安国寺利生塔 (あんこくじりしょうとう)
【概説】
足利尊氏・直義兄弟が、臨済宗の僧である夢窓疎石の勧めにより、元弘の乱以来の戦死者の霊を弔うために日本全国六十余州に建立を命じた寺院および仏塔。単なる宗教的慰霊にとどまらず、室町幕府の権威を地方に浸透させ、全国支配を精神的・宗教的側面から強化する政治的イデオロギー装置としての役割も果たした。
建立の背景と夢窓疎石の役割
1338年(暦応元年/延元3年)、室町幕府の初代将軍である足利尊氏とその弟で政務を主導していた足利直義は、北朝の光明天皇の院宣・宣旨を獲得し、諸国に安国寺および利生塔の建立を命じた。この国家的プロジェクトを強く推し進めたのが、当時の禅宗界で絶大な影響力を持っていた夢窓疎石(むそうそせき)である。
彼は、1331年の元弘の乱以来続く長引く動乱で命を落とした人々の霊を、味方だけでなく敵対した者も含めて慰霊する「怨親平等(おんしんびょうどう)」の理念を掲げた。この思想は、建武の新政に失敗して吉野で崩御した後醍醐天皇の菩提を弔うために造営された天龍寺の建立事業とも表裏一体をなすものであった。
安国寺と利生塔の実態
安国寺と利生塔は、原則として令制国の「一国につき一寺・一塔」を設けるものとされた。しかし、そのすべてが一から新しく建築されたわけではない。多くの場合、すでに地方に存在していた有力な寺院を「安国寺」として指定(改称)したり、既存の寺院の境内に「利生塔」と呼ばれる仏塔(主に仏舎利を納めた舎利塔)を新たに建てさせたりする手法がとられた。
安国寺に指定されたのは主に臨済宗などの禅宗寺院であった。
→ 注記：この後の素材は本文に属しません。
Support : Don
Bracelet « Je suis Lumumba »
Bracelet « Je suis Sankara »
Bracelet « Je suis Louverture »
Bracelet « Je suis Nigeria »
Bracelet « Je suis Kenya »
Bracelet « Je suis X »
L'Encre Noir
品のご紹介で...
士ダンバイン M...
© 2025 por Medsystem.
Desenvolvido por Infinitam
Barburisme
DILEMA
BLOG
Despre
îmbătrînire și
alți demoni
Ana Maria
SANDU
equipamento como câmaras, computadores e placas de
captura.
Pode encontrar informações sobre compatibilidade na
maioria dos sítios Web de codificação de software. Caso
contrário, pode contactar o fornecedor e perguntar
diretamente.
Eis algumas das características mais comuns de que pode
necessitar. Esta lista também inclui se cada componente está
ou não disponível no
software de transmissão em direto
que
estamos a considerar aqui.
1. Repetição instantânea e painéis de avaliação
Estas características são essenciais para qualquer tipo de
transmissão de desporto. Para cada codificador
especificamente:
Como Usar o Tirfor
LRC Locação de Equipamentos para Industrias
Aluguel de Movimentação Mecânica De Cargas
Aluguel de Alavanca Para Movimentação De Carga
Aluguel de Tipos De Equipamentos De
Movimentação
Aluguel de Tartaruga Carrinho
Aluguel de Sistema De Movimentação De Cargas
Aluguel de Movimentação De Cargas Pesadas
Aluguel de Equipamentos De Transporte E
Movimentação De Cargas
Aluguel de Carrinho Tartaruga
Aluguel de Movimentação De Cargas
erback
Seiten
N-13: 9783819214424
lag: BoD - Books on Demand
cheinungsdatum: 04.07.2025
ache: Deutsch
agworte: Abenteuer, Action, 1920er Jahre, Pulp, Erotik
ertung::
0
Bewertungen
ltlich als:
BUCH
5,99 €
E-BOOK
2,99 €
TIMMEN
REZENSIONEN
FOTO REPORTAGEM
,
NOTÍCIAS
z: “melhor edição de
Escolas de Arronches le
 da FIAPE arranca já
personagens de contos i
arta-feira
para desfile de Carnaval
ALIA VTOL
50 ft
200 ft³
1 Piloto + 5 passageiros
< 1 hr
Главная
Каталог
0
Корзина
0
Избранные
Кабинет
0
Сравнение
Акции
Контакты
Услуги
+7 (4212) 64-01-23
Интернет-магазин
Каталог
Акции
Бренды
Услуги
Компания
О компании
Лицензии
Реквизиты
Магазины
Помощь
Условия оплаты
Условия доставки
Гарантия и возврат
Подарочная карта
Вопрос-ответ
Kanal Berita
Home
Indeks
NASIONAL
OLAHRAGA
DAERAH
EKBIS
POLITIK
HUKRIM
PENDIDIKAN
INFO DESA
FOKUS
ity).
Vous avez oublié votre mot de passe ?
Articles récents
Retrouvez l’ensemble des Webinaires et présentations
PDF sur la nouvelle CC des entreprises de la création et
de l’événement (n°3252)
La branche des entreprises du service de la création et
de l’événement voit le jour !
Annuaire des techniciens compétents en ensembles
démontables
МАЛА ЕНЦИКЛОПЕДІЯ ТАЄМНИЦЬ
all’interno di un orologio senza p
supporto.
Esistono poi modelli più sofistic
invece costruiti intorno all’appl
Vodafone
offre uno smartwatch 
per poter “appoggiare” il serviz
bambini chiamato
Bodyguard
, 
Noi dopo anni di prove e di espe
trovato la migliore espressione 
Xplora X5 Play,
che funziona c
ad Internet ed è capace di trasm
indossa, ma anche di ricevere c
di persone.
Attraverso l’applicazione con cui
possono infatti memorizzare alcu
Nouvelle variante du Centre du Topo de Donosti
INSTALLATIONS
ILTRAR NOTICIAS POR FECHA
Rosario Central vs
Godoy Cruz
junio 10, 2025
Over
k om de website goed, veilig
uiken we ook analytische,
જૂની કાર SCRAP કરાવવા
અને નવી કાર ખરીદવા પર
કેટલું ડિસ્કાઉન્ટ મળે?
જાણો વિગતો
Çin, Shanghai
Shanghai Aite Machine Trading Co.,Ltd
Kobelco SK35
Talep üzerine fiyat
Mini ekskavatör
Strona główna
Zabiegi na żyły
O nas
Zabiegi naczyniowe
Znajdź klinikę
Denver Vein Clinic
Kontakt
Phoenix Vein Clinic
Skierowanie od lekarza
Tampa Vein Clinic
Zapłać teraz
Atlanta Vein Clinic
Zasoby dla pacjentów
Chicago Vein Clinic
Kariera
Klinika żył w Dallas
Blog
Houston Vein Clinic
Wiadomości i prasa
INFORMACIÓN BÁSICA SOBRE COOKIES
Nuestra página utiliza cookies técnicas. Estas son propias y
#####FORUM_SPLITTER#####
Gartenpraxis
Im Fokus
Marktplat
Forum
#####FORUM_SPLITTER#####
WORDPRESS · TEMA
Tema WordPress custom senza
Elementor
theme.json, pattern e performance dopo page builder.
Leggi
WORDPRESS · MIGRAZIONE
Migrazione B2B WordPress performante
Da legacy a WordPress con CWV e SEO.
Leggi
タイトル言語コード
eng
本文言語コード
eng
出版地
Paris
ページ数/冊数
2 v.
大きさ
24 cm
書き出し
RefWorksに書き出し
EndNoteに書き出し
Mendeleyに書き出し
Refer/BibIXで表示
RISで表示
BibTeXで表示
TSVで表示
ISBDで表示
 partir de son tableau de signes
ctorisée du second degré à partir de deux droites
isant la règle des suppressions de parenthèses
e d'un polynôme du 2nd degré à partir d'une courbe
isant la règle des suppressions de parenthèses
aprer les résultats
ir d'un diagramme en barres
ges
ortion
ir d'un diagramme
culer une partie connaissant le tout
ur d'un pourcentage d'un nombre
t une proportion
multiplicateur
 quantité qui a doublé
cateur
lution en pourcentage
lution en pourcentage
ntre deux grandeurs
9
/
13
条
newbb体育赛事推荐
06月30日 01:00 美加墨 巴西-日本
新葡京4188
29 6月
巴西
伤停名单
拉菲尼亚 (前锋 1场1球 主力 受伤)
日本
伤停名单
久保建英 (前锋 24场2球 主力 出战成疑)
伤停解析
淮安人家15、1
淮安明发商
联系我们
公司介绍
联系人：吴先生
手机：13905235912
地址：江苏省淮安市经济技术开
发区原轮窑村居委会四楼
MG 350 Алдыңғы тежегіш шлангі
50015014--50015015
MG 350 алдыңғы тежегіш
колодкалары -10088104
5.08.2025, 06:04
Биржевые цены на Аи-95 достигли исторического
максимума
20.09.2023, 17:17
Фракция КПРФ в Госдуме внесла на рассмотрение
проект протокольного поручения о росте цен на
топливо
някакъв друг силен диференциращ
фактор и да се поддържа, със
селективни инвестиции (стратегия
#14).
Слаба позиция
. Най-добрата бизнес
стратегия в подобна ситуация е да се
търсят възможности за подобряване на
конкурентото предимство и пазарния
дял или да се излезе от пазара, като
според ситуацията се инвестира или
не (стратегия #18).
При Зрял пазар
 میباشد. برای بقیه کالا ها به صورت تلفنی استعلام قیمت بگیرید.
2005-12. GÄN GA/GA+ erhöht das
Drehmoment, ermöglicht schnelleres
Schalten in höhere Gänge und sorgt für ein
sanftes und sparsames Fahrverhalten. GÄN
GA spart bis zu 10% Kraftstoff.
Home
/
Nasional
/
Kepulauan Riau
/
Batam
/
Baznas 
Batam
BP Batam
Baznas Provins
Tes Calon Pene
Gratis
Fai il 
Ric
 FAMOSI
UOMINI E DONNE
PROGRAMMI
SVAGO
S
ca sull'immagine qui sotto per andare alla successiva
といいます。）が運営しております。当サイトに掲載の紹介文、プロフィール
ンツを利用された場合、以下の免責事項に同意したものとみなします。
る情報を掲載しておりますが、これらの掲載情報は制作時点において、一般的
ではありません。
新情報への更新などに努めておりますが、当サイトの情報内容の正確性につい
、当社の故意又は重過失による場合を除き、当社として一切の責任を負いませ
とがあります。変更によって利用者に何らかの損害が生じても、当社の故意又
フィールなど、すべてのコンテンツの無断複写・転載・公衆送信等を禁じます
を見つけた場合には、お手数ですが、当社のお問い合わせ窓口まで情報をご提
これにより地方における禅宗の普及が促進されるとともに、京都・鎌倉を中心とする五山・十刹(ござん・じっさつ)の制度を頂点とした幕府公認の仏教ネットワークが、全国の地方社会にまで張り巡らされることとなった。
幕府の地方統制と政治的意義
安国寺利生塔の建立は、単なる宗教的な慰霊事業にとどまらず、室町幕府の全国支配を確立するための極めて高度な政治的意義を持っていた。奈良時代の聖武天皇が建立した国分寺・国分尼寺の室町時代版とも言えるこの制度は、足利氏の武威と恩恵を全国の隅々にまで視覚的・精神的に誇示する狙いがあった。
幕府は、各国の守護に対して安国寺利生塔の造営や保護の責任を負わせた。これにより、守護は自らの管轄国における宗教的権威をも保護・掌握することになり、守護による領国支配の強化と、幕府による地方統制の浸透が同時に図られたのである。また、南北朝の激しい動乱期において、北朝および室町幕府側の「平和をもたらす正当な政権」としての立場を広く認知させるイデオロギー的な機能も果たしていた。
その後の展開と歴史的遺産
幕府の権威の象徴として全国に展開された安国寺利生塔であったが、尊氏と直義の対立から生じた観応の擾乱(1350年〜)以降、幕府内の権力闘争や守護大名の自立化が進むにつれ、その維持・保護体制は徐々に変容していった。さらに室町時代後期から戦国時代にかけての相次ぐ戦乱(応仁の乱など)によって、多くの安国寺や利生塔は焼失・衰退を余儀なくされた。
しかし、すべてが消滅したわけではなく、現代においても「安国寺」という寺号や地名として日本各地にその名残をとどめている。戦国時代末期に毛利氏の外交僧として暗躍した安国寺恵瓊(あんこくじえけい)は、安芸国(現在の広島県)の安国寺の住持であったことで知られており、この室町幕府の宗教政策が後世の歴史の表舞台にまで深い影響を与え続けていたことを物語っている。